» **ENTRIES PROVIDED**
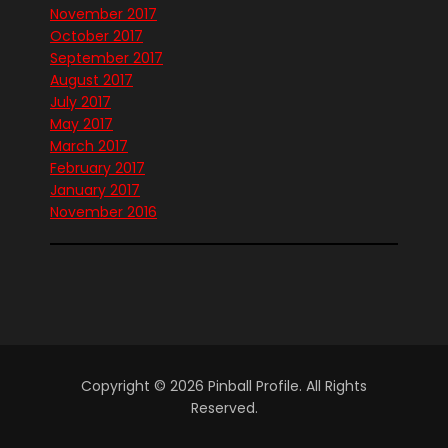
November 2017
October 2017
September 2017
August 2017
July 2017
May 2017
March 2017
February 2017
January 2017
November 2016
Copyright © 2026 Pinball Profile. All Rights
Reserved.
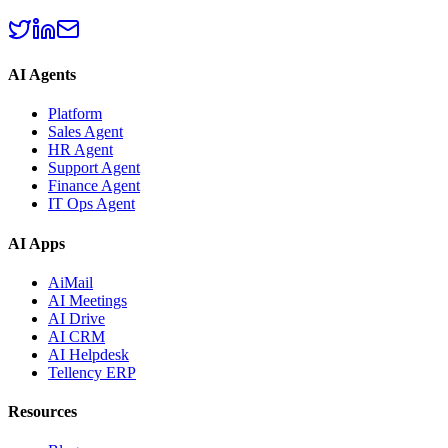
AI Agents
Platform
Sales Agent
HR Agent
Support Agent
Finance Agent
IT Ops Agent
AI Apps
AiMail
AI Meetings
AI Drive
AI CRM
AI Helpdesk
Tellency ERP
Resources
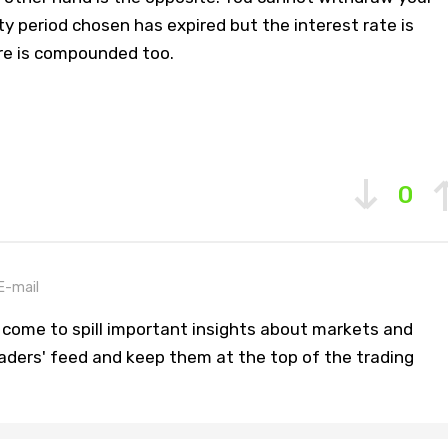
ty period chosen has expired but the interest rate is
ere is compounded too.
0
E-mail
 come to spill important insights about markets and
aders' feed and keep them at the top of the trading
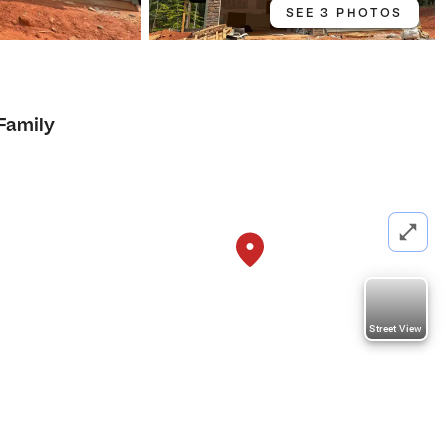
SEE 3 PHOTOS
 Family
Street View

» **TASK GOAL**
Each line above is to be copied verbatim. Drop any image from the copy.

» **SOLUTION TO THE EXERCISE**
November 2017
October 2017
September 2017
August 2017
July 2017
May 2017
March 2017
February 2017
January 2017
November 2016
Copyright © 2026 Pinball Profile. All Rights
Reserved.
AI Agents
Platform
Sales Agent
HR Agent
Support Agent
Finance Agent
IT Ops Agent
AI Apps
AiMail
AI Meetings
AI Drive
AI CRM
AI Helpdesk
Tellency ERP
Resources
ty period chosen has expired but the interest rate is
ere is compounded too.
0
E-mail
 come to spill important insights about markets and
aders' feed and keep them at the top of the trading
SEE 3 PHOTOS
 Family
Street View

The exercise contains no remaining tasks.